But occasionally I still stumble across something of uncommon interest in my morning writings, and a moment ago it happened purely by accident. I was riffling through a notebook in search of some blank pages at the end, in order to write down some notes for a story idea that’s been arriving nicely formed over the past 72 hours. Without really intending it, I glanced at a few words of one entry as it flipped past, and they caught my attention, so I read a few more words, and then a few more, and suddenly I found myself reading on with surprise as a stream-of-consciousness string of gibberish that had been written by my own hand transformed itself spontaneously into a kind of mini-essay on the clash between the totalitarian rule of Western ego-based consciousness and the subterranean rumblings of older ways of seeing and knowing the world. I have no memory of having written this, and so I thought I’d share it here as a concrete example, right from my own experience, of the unexpected things that can come out when you undertake to unleash your daemonic muse. It’s not exactly automatic writing, but it’s only a couple of steps away from it.

The entry is dated Tuesday, July 21, 2011, 6:09 a.m., and it shows that I started out in my foggy-sleepy state with a vague sense of having nothing to say, after which the flow kicked in.

So what can I write about for two pages? What’s real, or what’s asking to be said, or what’s bubbling beneath the surface? Ryuichi Sakamoto’s “Bibo No Aozora” is mentally playing, owing, of course, to the fact that I sent a YouTube link to Tom yesterday with the song playing as the closing credits music from Babel, and also a link to that 1996 live performance in Japan. Soothing, mesmerizing, yearning, haunting. “He had that look you very rarely find, the haunting, haunted kind.”

Wanting to do a free association here but feeling it would be frivolous. Wanting to let loose and have an ice-blue torrent of inner direction form the words.

Rick Strassman and creativity. DMT and elves, aliens, angels, etc. Sleep paralysis and discarnates. Etc., etc. Entities. Even locks that won’t explode when the sky’s become a scroll, having lost its entrance. See: that’s the deal we made, just to join the Oyster Cult.
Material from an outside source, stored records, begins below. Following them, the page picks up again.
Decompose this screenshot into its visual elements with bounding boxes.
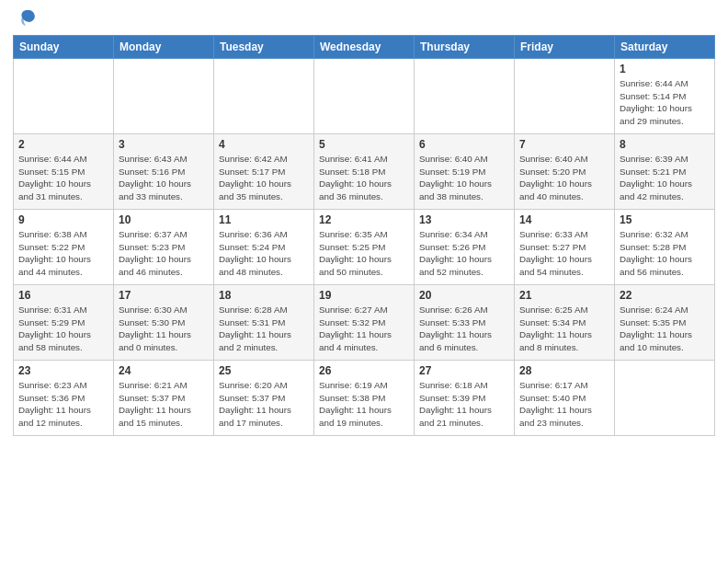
day-info: Sunrise: 6:18 AM Sunset: 5:39 PM Dayligh… xyxy=(419,379,509,430)
calendar-cell: 25Sunrise: 6:20 AM Sunset: 5:37 PM Dayli… xyxy=(214,361,314,436)
calendar-cell xyxy=(415,59,515,134)
calendar-cell: 2Sunrise: 6:44 AM Sunset: 5:15 PM Daylig… xyxy=(14,134,114,210)
day-info: Sunrise: 6:31 AM Sunset: 5:29 PM Dayligh… xyxy=(18,304,108,354)
day-number: 5 xyxy=(319,138,409,151)
calendar-cell: 7Sunrise: 6:40 AM Sunset: 5:20 PM Daylig… xyxy=(515,134,615,210)
calendar-week-4: 16Sunrise: 6:31 AM Sunset: 5:29 PM Dayli… xyxy=(14,285,715,361)
weekday-header-friday: Friday xyxy=(515,36,615,59)
day-number: 14 xyxy=(519,213,609,226)
day-info: Sunrise: 6:43 AM Sunset: 5:16 PM Dayligh… xyxy=(119,153,209,203)
day-number: 20 xyxy=(419,289,509,302)
day-info: Sunrise: 6:41 AM Sunset: 5:18 PM Dayligh… xyxy=(319,153,409,203)
day-info: Sunrise: 6:37 AM Sunset: 5:23 PM Dayligh… xyxy=(119,228,209,279)
day-info: Sunrise: 6:42 AM Sunset: 5:17 PM Dayligh… xyxy=(219,153,309,203)
day-info: Sunrise: 6:27 AM Sunset: 5:32 PM Dayligh… xyxy=(319,304,409,354)
page-container: SundayMondayTuesdayWednesdayThursdayFrid… xyxy=(0,0,728,443)
day-number: 18 xyxy=(219,289,309,302)
calendar-cell: 9Sunrise: 6:38 AM Sunset: 5:22 PM Daylig… xyxy=(14,210,114,285)
weekday-header-sunday: Sunday xyxy=(14,36,114,59)
day-number: 24 xyxy=(119,364,209,377)
day-info: Sunrise: 6:40 AM Sunset: 5:20 PM Dayligh… xyxy=(519,153,609,203)
calendar-cell xyxy=(515,59,615,134)
day-number: 27 xyxy=(419,364,509,377)
day-info: Sunrise: 6:23 AM Sunset: 5:36 PM Dayligh… xyxy=(18,379,108,430)
day-info: Sunrise: 6:35 AM Sunset: 5:25 PM Dayligh… xyxy=(319,228,409,279)
calendar-cell: 14Sunrise: 6:33 AM Sunset: 5:27 PM Dayli… xyxy=(515,210,615,285)
calendar-cell: 26Sunrise: 6:19 AM Sunset: 5:38 PM Dayli… xyxy=(314,361,415,436)
day-info: Sunrise: 6:34 AM Sunset: 5:26 PM Dayligh… xyxy=(419,228,509,279)
calendar-week-3: 9Sunrise: 6:38 AM Sunset: 5:22 PM Daylig… xyxy=(14,210,715,285)
day-info: Sunrise: 6:44 AM Sunset: 5:15 PM Dayligh… xyxy=(18,153,108,203)
weekday-header-monday: Monday xyxy=(114,36,214,59)
calendar-cell: 17Sunrise: 6:30 AM Sunset: 5:30 PM Dayli… xyxy=(114,285,214,361)
day-number: 4 xyxy=(219,138,309,151)
calendar-cell xyxy=(314,59,415,134)
day-info: Sunrise: 6:17 AM Sunset: 5:40 PM Dayligh… xyxy=(519,379,609,430)
calendar-cell: 15Sunrise: 6:32 AM Sunset: 5:28 PM Dayli… xyxy=(615,210,715,285)
day-number: 15 xyxy=(620,213,710,226)
calendar-cell xyxy=(114,59,214,134)
weekday-header-row: SundayMondayTuesdayWednesdayThursdayFrid… xyxy=(14,36,715,59)
day-info: Sunrise: 6:33 AM Sunset: 5:27 PM Dayligh… xyxy=(519,228,609,279)
day-info: Sunrise: 6:39 AM Sunset: 5:21 PM Dayligh… xyxy=(620,153,710,203)
day-number: 12 xyxy=(319,213,409,226)
calendar-cell: 3Sunrise: 6:43 AM Sunset: 5:16 PM Daylig… xyxy=(114,134,214,210)
calendar-cell: 1Sunrise: 6:44 AM Sunset: 5:14 PM Daylig… xyxy=(615,59,715,134)
day-number: 6 xyxy=(419,138,509,151)
calendar-cell: 21Sunrise: 6:25 AM Sunset: 5:34 PM Dayli… xyxy=(515,285,615,361)
day-number: 19 xyxy=(319,289,409,302)
day-number: 1 xyxy=(620,63,710,75)
calendar-cell xyxy=(14,59,114,134)
day-info: Sunrise: 6:36 AM Sunset: 5:24 PM Dayligh… xyxy=(219,228,309,279)
calendar-cell: 22Sunrise: 6:24 AM Sunset: 5:35 PM Dayli… xyxy=(615,285,715,361)
day-info: Sunrise: 6:40 AM Sunset: 5:19 PM Dayligh… xyxy=(419,153,509,203)
calendar-cell: 27Sunrise: 6:18 AM Sunset: 5:39 PM Dayli… xyxy=(415,361,515,436)
day-number: 11 xyxy=(219,213,309,226)
calendar-cell: 8Sunrise: 6:39 AM Sunset: 5:21 PM Daylig… xyxy=(615,134,715,210)
calendar-week-2: 2Sunrise: 6:44 AM Sunset: 5:15 PM Daylig… xyxy=(14,134,715,210)
weekday-header-thursday: Thursday xyxy=(415,36,515,59)
day-number: 28 xyxy=(519,364,609,377)
day-number: 25 xyxy=(219,364,309,377)
day-info: Sunrise: 6:25 AM Sunset: 5:34 PM Dayligh… xyxy=(519,304,609,354)
calendar-table: SundayMondayTuesdayWednesdayThursdayFrid… xyxy=(13,35,715,436)
day-info: Sunrise: 6:19 AM Sunset: 5:38 PM Dayligh… xyxy=(319,379,409,430)
day-info: Sunrise: 6:38 AM Sunset: 5:22 PM Dayligh… xyxy=(18,228,108,279)
header-row xyxy=(13,9,715,31)
day-info: Sunrise: 6:21 AM Sunset: 5:37 PM Dayligh… xyxy=(119,379,209,430)
calendar-cell: 10Sunrise: 6:37 AM Sunset: 5:23 PM Dayli… xyxy=(114,210,214,285)
calendar-cell: 20Sunrise: 6:26 AM Sunset: 5:33 PM Dayli… xyxy=(415,285,515,361)
calendar-week-1: 1Sunrise: 6:44 AM Sunset: 5:14 PM Daylig… xyxy=(14,59,715,134)
calendar-cell: 13Sunrise: 6:34 AM Sunset: 5:26 PM Dayli… xyxy=(415,210,515,285)
day-number: 2 xyxy=(18,138,108,151)
day-info: Sunrise: 6:24 AM Sunset: 5:35 PM Dayligh… xyxy=(620,304,710,354)
day-number: 10 xyxy=(119,213,209,226)
logo xyxy=(13,9,37,31)
day-number: 16 xyxy=(18,289,108,302)
day-number: 3 xyxy=(119,138,209,151)
calendar-week-5: 23Sunrise: 6:23 AM Sunset: 5:36 PM Dayli… xyxy=(14,361,715,436)
day-info: Sunrise: 6:30 AM Sunset: 5:30 PM Dayligh… xyxy=(119,304,209,354)
day-number: 26 xyxy=(319,364,409,377)
weekday-header-tuesday: Tuesday xyxy=(214,36,314,59)
day-number: 23 xyxy=(18,364,108,377)
day-number: 22 xyxy=(620,289,710,302)
day-number: 9 xyxy=(18,213,108,226)
day-number: 8 xyxy=(620,138,710,151)
calendar-cell: 16Sunrise: 6:31 AM Sunset: 5:29 PM Dayli… xyxy=(14,285,114,361)
calendar-cell: 11Sunrise: 6:36 AM Sunset: 5:24 PM Dayli… xyxy=(214,210,314,285)
day-info: Sunrise: 6:32 AM Sunset: 5:28 PM Dayligh… xyxy=(620,228,710,279)
day-info: Sunrise: 6:20 AM Sunset: 5:37 PM Dayligh… xyxy=(219,379,309,430)
day-info: Sunrise: 6:28 AM Sunset: 5:31 PM Dayligh… xyxy=(219,304,309,354)
calendar-cell xyxy=(615,361,715,436)
day-number: 17 xyxy=(119,289,209,302)
calendar-cell: 5Sunrise: 6:41 AM Sunset: 5:18 PM Daylig… xyxy=(314,134,415,210)
calendar-cell: 18Sunrise: 6:28 AM Sunset: 5:31 PM Dayli… xyxy=(214,285,314,361)
weekday-header-wednesday: Wednesday xyxy=(314,36,415,59)
calendar-cell: 28Sunrise: 6:17 AM Sunset: 5:40 PM Dayli… xyxy=(515,361,615,436)
logo-icon xyxy=(17,7,37,31)
calendar-cell: 19Sunrise: 6:27 AM Sunset: 5:32 PM Dayli… xyxy=(314,285,415,361)
day-info: Sunrise: 6:44 AM Sunset: 5:14 PM Dayligh… xyxy=(620,77,710,128)
day-number: 13 xyxy=(419,213,509,226)
calendar-cell: 23Sunrise: 6:23 AM Sunset: 5:36 PM Dayli… xyxy=(14,361,114,436)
Sandy Pearlman and exquisitely beautiful music. The Clash & such. Rock criticism and heavy metal. Dionysian mystery cults. Gods and monsters. James Whale, Ian McKellan, Brendan Fraser, Don Congdon, Clive Barker, Tony Todd, Candyman 2, NOTLD 1990, Tom Savini, Bub, George Romero, blood, glasses, Simon Baker, The Mentalist.

Synaptic interconnections of stored information effected by emotionality for maximum imprinting effectiveness.

Why is the Western model of wakeful consciousness, rationality, logical discrimination privileged as the mode of knowing, the only valid state of consciousness whose perceptions and cognitions are accepted as authoritative and finally, fundamentally true? Charles Tart’s major insight about state-specific knowledge is a barb, or rather an insidious acid that continues to eat through and dissolve and undermine the rational ego’s hegemonic hold on human culture that has taken root over these past three centuries. The Enlightenment project’s historical manifestation as the making of a New Order in the United States, a novus ordo saeclorum, was and is a manifestation of a grand alchemical-occult project with vibrant and deep-reaching roots in holistic consciousness, but its scientific side devolved into scientism, a.k.a. reductionist materialism, and let loose a demonic devouring destructiveness in human culture and on planet earth. The consolidation of the rational ego became the channel for egoism of a purely and perfectly alienated sort. The self became felt and known and limited as the ego, the waking self, and the goal of life became the gratification of the isolated little hypothetical/virtual self via the deployment of technology to increase its mastery of “nature” on a basis of visible-rational objective relationships and laws. Stripped of soul-qualities in the eyes of this hallucinated ego, “nature” became mere tool and obstacle and enemy.

If, by chance, you have any of your own experiences in this vein — experiences where you’ve produced something coherent  in words or some other form that you later had no recollection of producing — I’d love to hear them.

About Matt Cardin


Posted on April 16, 2012, in Writing & Creativity and tagged . Bookmark the permalink. 4 Comments.

  1. hey Matt. this was so interesting, I really enjoyed this post. I’ve done something similar, sometimes poetry that I go back to later and can’t remember writing. mostly though, it’s artwork. I did a series of paintings about 6 years ago now, that when i look at them now, I know i did them, but just don’t “remember” doing them. some of my strongest pieces too. Keep up the excellent work Matt, i love your blog and am so glad you are posting more.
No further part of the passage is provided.